How to deal with Windows' ReadDirectoryChangesW() and its mixed long/short filename output?
Asked Answered
C

1

9

I am developing a piece of C code that uses ReadDirectoryChangesW() to monitor changes under a directory in Windows. I have read the related MSDN entries for ReadDirectoryChangesW() and the FILE_NOTIFY_INFORMATION structure, as well as several other pieces of documentation. At this point I have managed to monitor multiple directories with no apparent problems in the monitoring itself. The problem is that the filenames put in the FILE_NOTIFY_INFORMATION structure by this function are not canonical.

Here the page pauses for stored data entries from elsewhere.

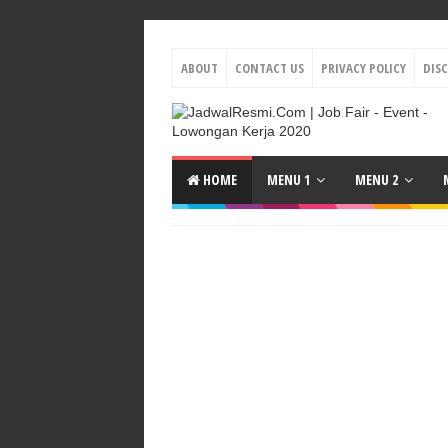
ABOUT
CONTACT US
PRIVACY POLICY
DIS
HOME
MENU 1
MENU 2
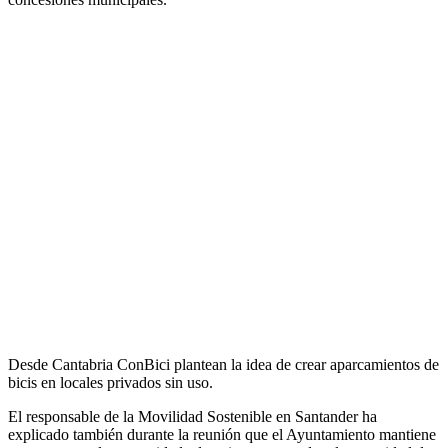
Desde Cantabria ConBici plantean la idea de crear aparcamientos de
bicis en locales privados sin uso.
El responsable de la Movilidad Sostenible en Santander ha
explicado también durante la reunión que el Ayuntamiento mantiene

According to MSDN they can be in either long or short form. I have found several posts which suggest caching both short and long pathnames to handle this case. Unfortunately, according to my own testing on a Windows 7 system this is not sufficient to eliminate the issue, because there are not just two alternatives for each filename. The problem is that in a pathname EACH COMPONENT can be in either long or short form. The following pathnames could all refer to the same file:

c:\PROGRA~1\MYPROG~1\MYDATA~1.TXT

c:\PROGRA~1\MYPROG~1\MyDataFile.txt

c:\PROGRA~1\MyProgram\MYDATA~1.TXT

c:\PROGRA~1\MyProgram\MyDataFile.txt

c:\Program Files\MYPROG~1\MYDATA~1.TXT

...

and as far as I can tell from my testing using cmd.exe they are all perfectly acceptable. Essentially, the number of valid pathnames for each file rises exponentialy with the number of components in its pathname.

Unfortunately, ReadDirectoryChangesW() seems to fill in its output buffer with the filenames as provided to the system call that causes each operation. For example if you use cmd.exe commands to create, rename, delete e.t.c. files, the FILE_NOTIFY_INFORMATION will contain the filenames as specified at the command line.

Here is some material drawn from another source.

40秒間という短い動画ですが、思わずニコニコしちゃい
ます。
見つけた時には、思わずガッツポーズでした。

Now, in most cases I could use GetLongPathName() and friends to get a unique path for my use. Unfortunately that cannot be done when deleting files - by the time I get the notification, the file is already gone and the Get*PathName() functions will not work.

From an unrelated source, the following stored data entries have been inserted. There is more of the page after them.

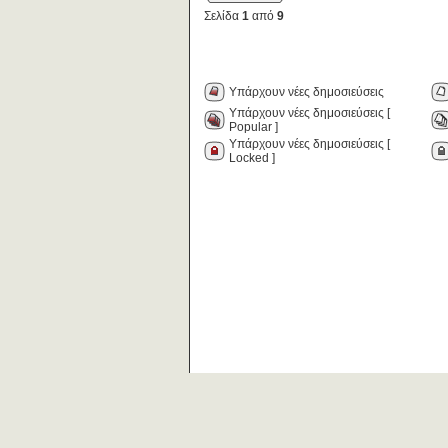
Σελίδα
1
από
9
Υπάρχουν νέες δημοσιεύσεις
Υπάρχουν νέες δημοσιεύσεις [
Popular ]
Υπάρχουν νέες δημοσιεύσεις [
Locked ]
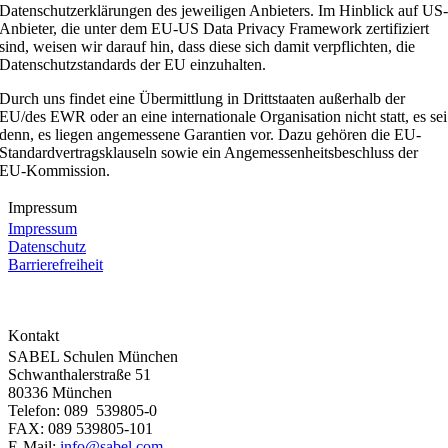
Datenschutzerklärungen des jeweiligen Anbieters. Im Hinblick auf US
Anbieter, die unter dem EU-US Data Privacy Framework zertifiziert
sind, weisen wir darauf hin, dass diese sich damit verpflichten, die
Datenschutzstandards der EU einzuhalten.
Durch uns findet eine Übermittlung in Drittstaaten außerhalb der
EU/des EWR oder an eine internationale Organisation nicht statt, es sei
denn, es liegen angemessene Garantien vor. Dazu gehören die EU-
Standardvertragsklauseln sowie ein Angemessenheitsbeschluss der
EU-Kommission.
Impressum
Impressum
Datenschutz
Barrierefreiheit
Kontakt
SABEL Schulen München
Schwanthalerstraße 51
80336 München
Telefon: 089 539805-0
FAX: 089 539805-101
E-Mail:
info@sabel.com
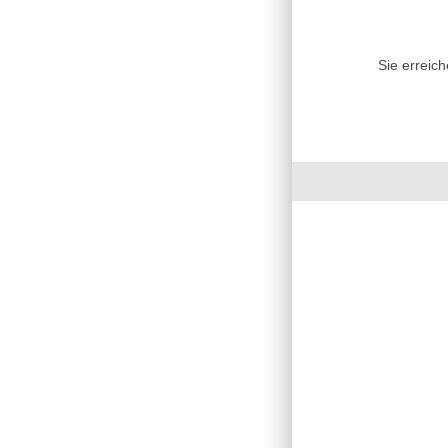
Sie erreic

At the moment I am thinking about using more extensive caching to determine which alternative pathnames are used by applications for each file, which would handle any case, except for the one where someone decides to delete a file out of the blue using an unseen mixed pathname. And I am thinking about creative data mining from the parent directory modification events and falling back to checking the actual directory for that case.

Any suggestions for an easier way to do this ?

PS1: While Change Journals would deal with this effectively (I hope) I do not believe I can use them, due to their ties to NTFS and the lack of administrator priviledges for my application. I'd rather not go there, unless I am absolutely forced to.

PS2: Please, keep in mind that I code mainly on Unix, so be gentle...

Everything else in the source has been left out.